Below is a listing; retype exactly the line with "Localize all elements." and every line after it through the end, and only those, leaving out the pictures.
====
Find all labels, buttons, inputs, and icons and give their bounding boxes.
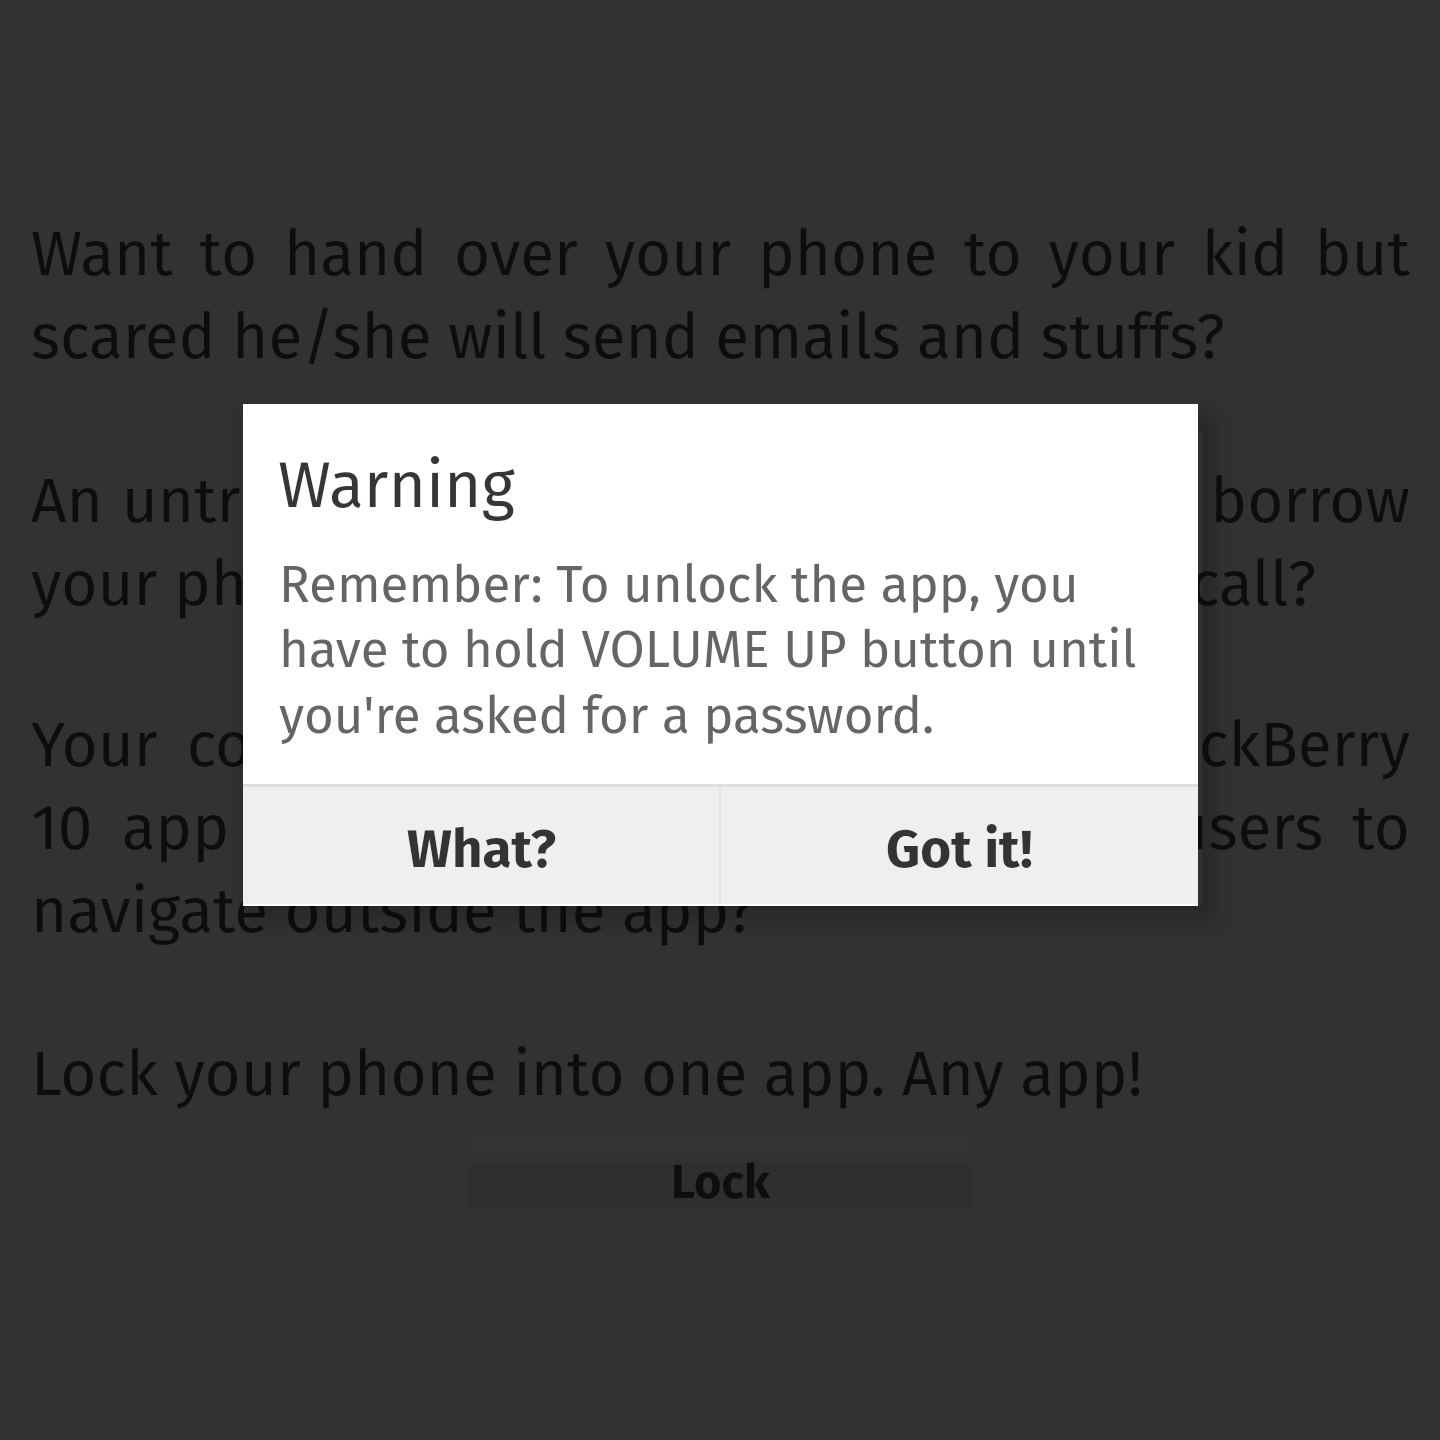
staticText: Remember: To unlock the app, you have to… <box>279 554 1141 747</box>
staticText: Got it! <box>886 817 1033 881</box>
button[interactable]: Lock <box>468 1136 972 1228</box>
button[interactable]: Got it! <box>721 787 1198 904</box>
staticText: An untrusted person or a friend wants to… <box>31 464 1410 621</box>
staticText: What? <box>407 817 556 881</box>
button[interactable]: What? <box>243 787 719 904</box>
staticText: Your corporation wants to deploy a Black… <box>31 708 1410 948</box>
staticText: Lock <box>671 1154 770 1210</box>
staticText: Want to hand over your phone to your kid… <box>31 217 1410 374</box>
staticText: Warning <box>278 447 515 524</box>
staticText: Lock your phone into one app. Any app! <box>31 1037 1410 1111</box>
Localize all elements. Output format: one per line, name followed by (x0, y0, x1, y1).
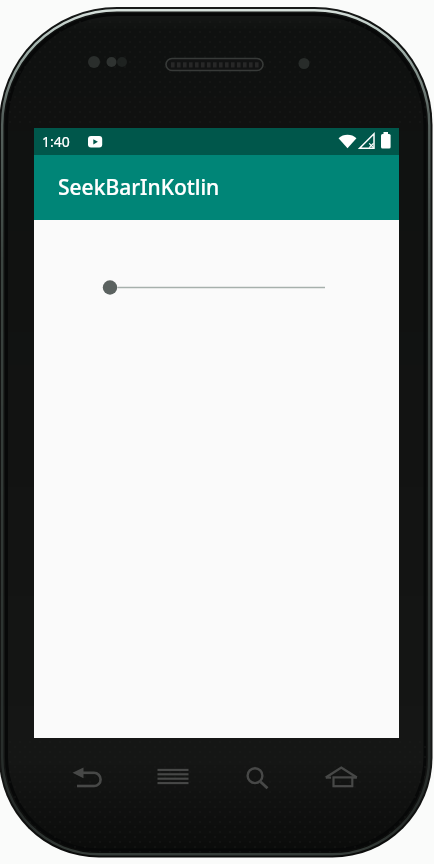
button[interactable] (236, 755, 280, 799)
staticText: SeekBarInKotlin (58, 173, 220, 202)
button[interactable]: SeekBarInKotlin (34, 155, 399, 220)
button[interactable] (319, 755, 363, 799)
staticText: 1:40 (42, 132, 70, 151)
button[interactable] (151, 755, 195, 799)
button[interactable] (64, 755, 108, 799)
button[interactable] (82, 265, 342, 310)
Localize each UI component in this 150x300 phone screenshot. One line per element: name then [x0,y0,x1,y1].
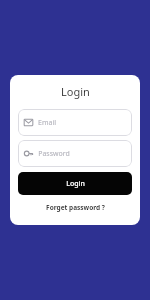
====
RESPONSE TO THE EXERCISE =>
Localize all elements. Output format: one per line, name followed by (x0, y0, x1, y1).
button[interactable] (236, 755, 280, 799)
staticText: SeekBarInKotlin (58, 173, 220, 202)
button[interactable]: SeekBarInKotlin (34, 155, 399, 220)
button[interactable] (319, 755, 363, 799)
staticText: 1:40 (42, 132, 70, 151)
button[interactable] (151, 755, 195, 799)
button[interactable] (64, 755, 108, 799)
button[interactable] (82, 265, 342, 310)
Localize each UI component in this 150x300 phone screenshot. One line per element: name then [x0,y0,x1,y1].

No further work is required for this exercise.